We do not need another politician skilled in Washington, D.C.'s ways of prevaricating. I want a representative who can speak honestly, clearly and straightforwardly, especially when acknowledging mistakes and untrue statements. I will not be voting for Molly Gray.

Janet Rutkowski


Going for Gray

Chelsea Edgar's cover story about the Democratic candidates running to fill U.S. Rep. Peter Welch's congressional seat was a fair and interesting read ["Congressional Countdown," July 13]. I was left with the sense that we are lucky to have four smart, socially minded people in this race.

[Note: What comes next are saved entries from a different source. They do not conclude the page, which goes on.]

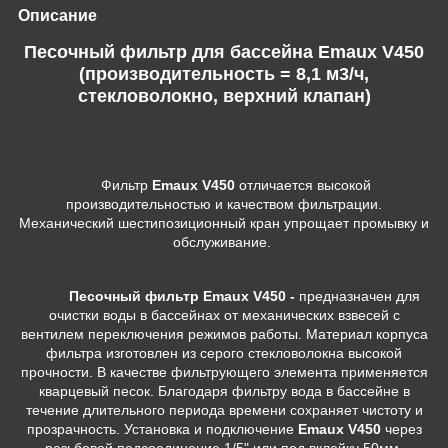
Описание
Песочный фильтр для бассейна Emaux V450
(производительность = 8,1 м3/ч,
стекловолокно, верхний клапан)
Фильтр
Emaux V450
отличается высокой
производительностью и качеством фильтрации.
Механический шестипозиционный кран упрощает промывку и
обслуживание.
Песочный фильтр Emaux V450 -
предназначен для
очистки воды в бассейнах от механических взвесей с
вентилем переключения режимов работы. Материал корпуса
фильтра изготовлен из серого стекловолокна высокой
прочности. В качестве фильтрующего элемента применяется
кварцевый песок. Благодаря фильтру вода в бассейне в
течение длительного периода времени сохраняет чистоту и
прозрачность. Установка и подключение
Emaux V450
через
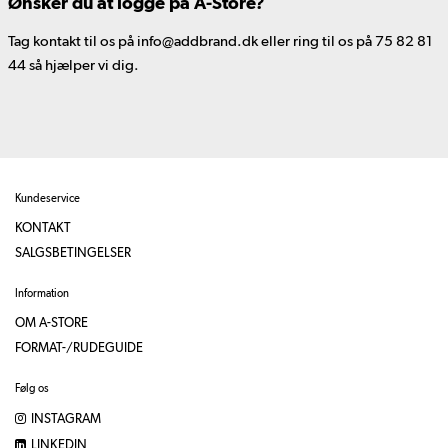
Ønsker du at logge på A-Store?
Tag kontakt til os på info@addbrand.dk eller ring til os på 75 82 81
44 så hjælper vi dig.
Kundeservice
KONTAKT
SALGSBETINGELSER
Information
OM A-STORE
FORMAT-/RUDEGUIDE
Følg os
INSTAGRAM
LINKEDIN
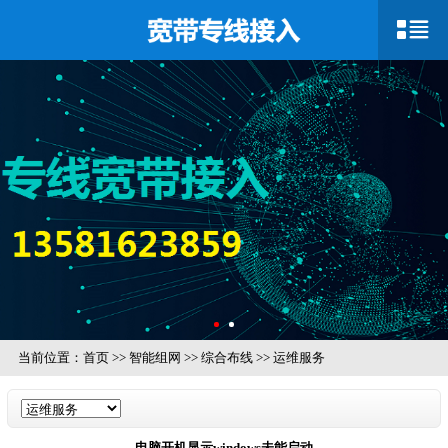
当前位置：
首页
>>
智能组网
>>
综合布线
>>
运维服务
电脑开机显示windows未能启动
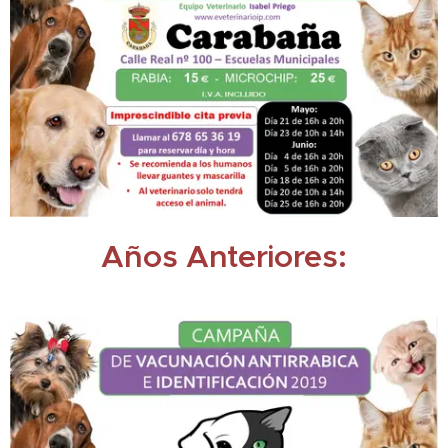
Años Anteriores:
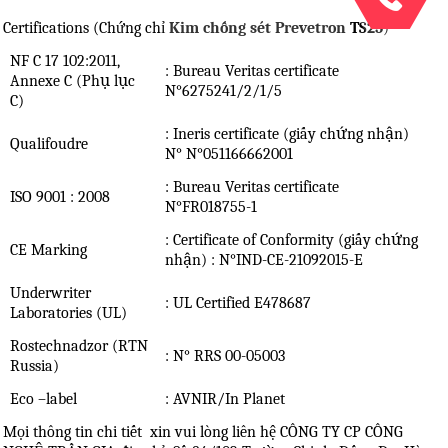
Certifications (Chứng chỉ
Kim chống sét Prevetron
TS25
)
NF C 17 102:2011,
: Bureau Veritas certificate
Annexe C (Phụ lục
N°6275241/2/1/5
C)
: Ineris certificate (giấy chứng nhận)
Qualifoudre
N° N°051166662001
: Bureau Veritas certificate
ISO 9001 : 2008
N°FR018755-1
: Certificate of Conformity (giấy chứng
CE Marking
nhận) : N°IND-CE-21092015-E
Underwriter
: UL Certified E478687
Laboratories (UL)
Rostechnadzor (RTN
: N° RRS 00-05003
Russia)
Eco –label
: AVNIR/In Planet
Mọi thông tin chi tiết xin vui lòng liên hệ CÔNG TY CP CÔNG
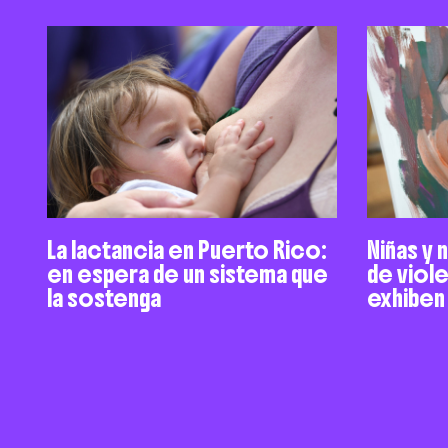
La lactancia en Puerto Rico:
Niñas y 
en espera de un sistema que
de viol
la sostenga
exhiben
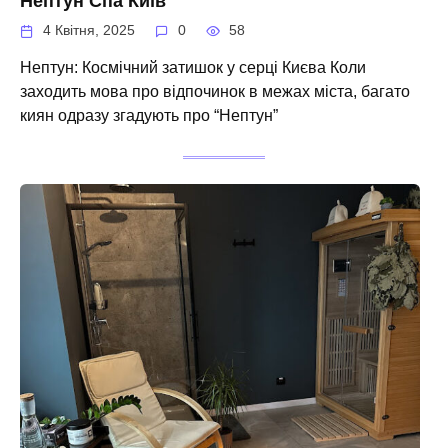
Нептун Спа Київ
4 Квітня, 2025
0
58
Нептун: Космічний затишок у серці Києва Коли
заходить мова про відпочинок в межах міста, багато
киян одразу згадують про “Нептун”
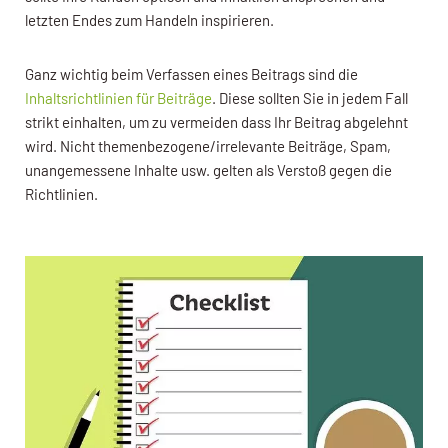
letzten Endes zum Handeln inspirieren.
Ganz wichtig beim Verfassen eines Beitrags sind die
Inhaltsrichtlinien für Beiträge
. Diese sollten Sie in jedem Fall
strikt einhalten, um zu vermeiden dass Ihr Beitrag abgelehnt
wird. Nicht themenbezogene/irrelevante Beiträge, Spam,
unangemessene Inhalte usw. gelten als Verstoß gegen die
Richtlinien.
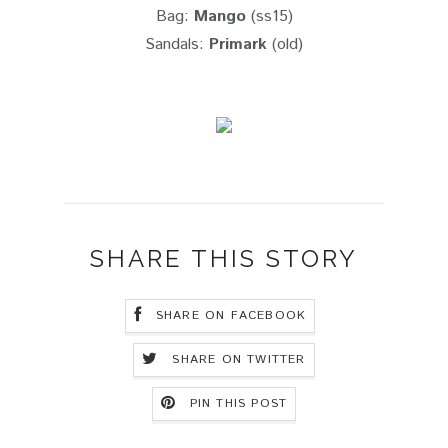
Bag:
Mango
(ss15)
Sandals:
Primark
(old)
SHARE THIS STORY
SHARE ON FACEBOOK
SHARE ON TWITTER
PIN THIS POST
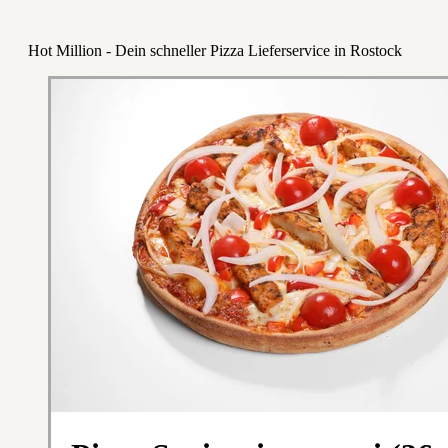
Hot Million - Dein schneller Pizza Lieferservice in Rostock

But I was also reminded of the critical importance that we fill this seat with someone who can stand up to the rough-and-tumble world of Washington, D.C., politics and who understands from experience that Congress works very differently than Vermont does. That's why former governor Howard Dean's description of Molly Gray as "thoughtful" but "tough as nails" resonated with me. So did the fact that Gray already has experience working in the Congressional office for which she is running.

Something else that became apparent when reading this article: Of all the candidates, Gray is the ideal age for the role. At 38, she has the career experience needed as well as the understanding of the demands (and anxieties) placed on families in which both parents work. But as a digital native, she also has an innate understanding of and ease with how today's real world operates — something sorely lacking in the halls of Congress.

I was not previously aware that Gray was a stepmother to two school-age children or of Gray's master's degree in international law and experience in humanitarian work, but those, too, seem generationally aligned and especially pertinent at this time.

This article helped convince me that Gray will be the one for whom I will cast my vote.